Task: As an exercise, transcribe the data below in full and exactly, omitting pictures.
==== Records supplied ====
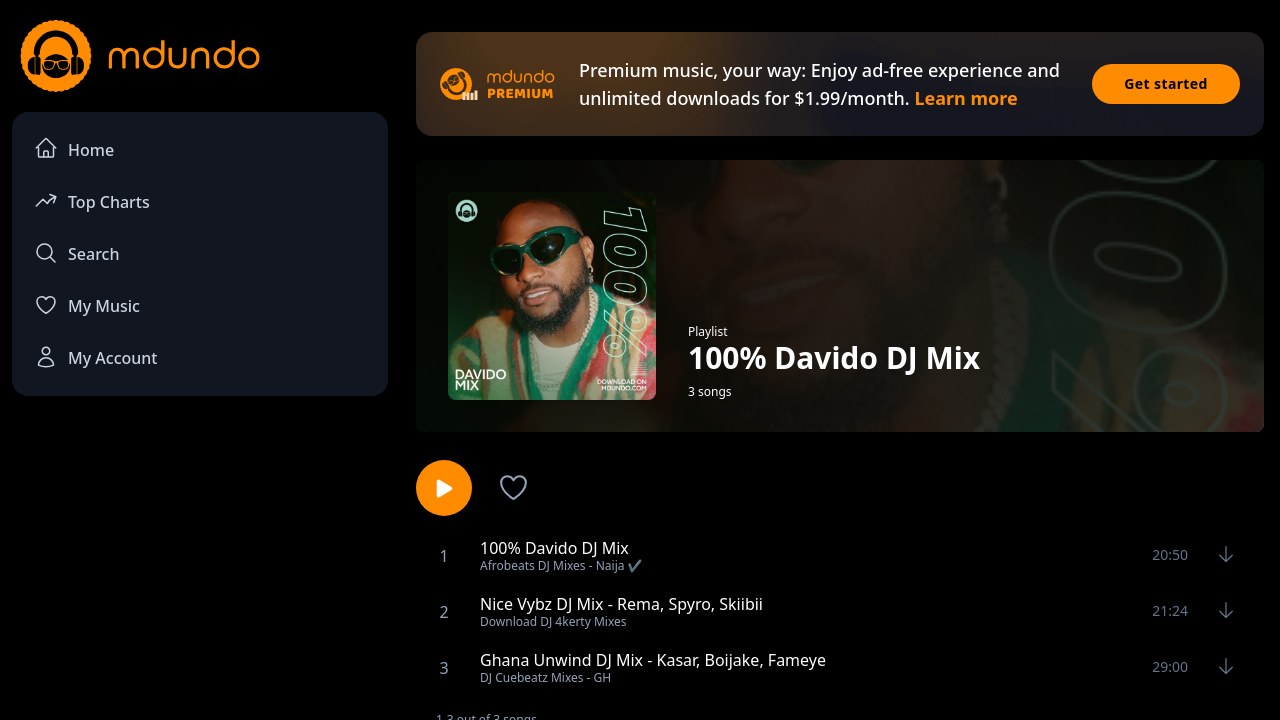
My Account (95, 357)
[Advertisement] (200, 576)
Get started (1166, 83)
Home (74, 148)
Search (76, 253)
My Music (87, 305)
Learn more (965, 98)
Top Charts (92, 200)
====
Answer below:
My Account (95, 357)
[Advertisement] (200, 576)
Get started (1166, 83)
Home (74, 148)
Search (76, 253)
My Music (87, 305)
Learn more (965, 98)
Top Charts (92, 200)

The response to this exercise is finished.